§ **TASK DETAILS**:
Go through the lines below and tally each one holding "estão". Write only the total.

[INPUT]

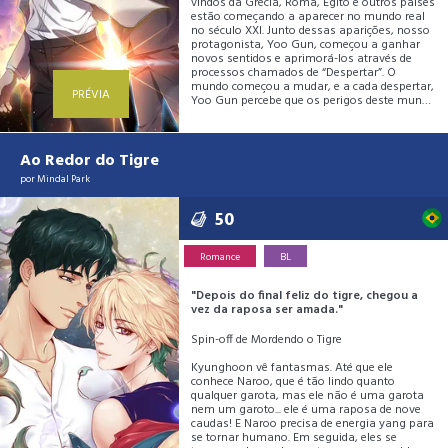
vindos da Grécia, Roma, Egito e outros países
estão começando a aparecer no mundo real
no século XXI. Junto dessas aparições, nosso
protagonista, Yoo Gun, começou a ganhar
novos sentidos e aprimorá-los através de
processos chamados de “Despertar”. O
mundo começou a mudar, e a cada despertar,
PRÉVIA
Yoo Gun percebe que os perigos deste mundo
estão maiores que nunca. Este é o começo da
história do novo herói do século XXI.
Ao Redor do Tigre
por
Mindal Park
50
Romance
BL
"Depois do final feliz do tigre, chegou a
vez da raposa ser amada."
Spin-off de Mordendo o Tigre
Kyunghoon vê fantasmas. Até que ele
conhece Naroo, que é tão lindo quanto
qualquer garota, mas ele não é uma garota
nem um garoto... ele é uma raposa de nove
caudas! E Naroo precisa de energia yang para
se tornar humano. Em seguida, eles se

[/INPUT]

§ **PROBLEM SOLUTION**:
2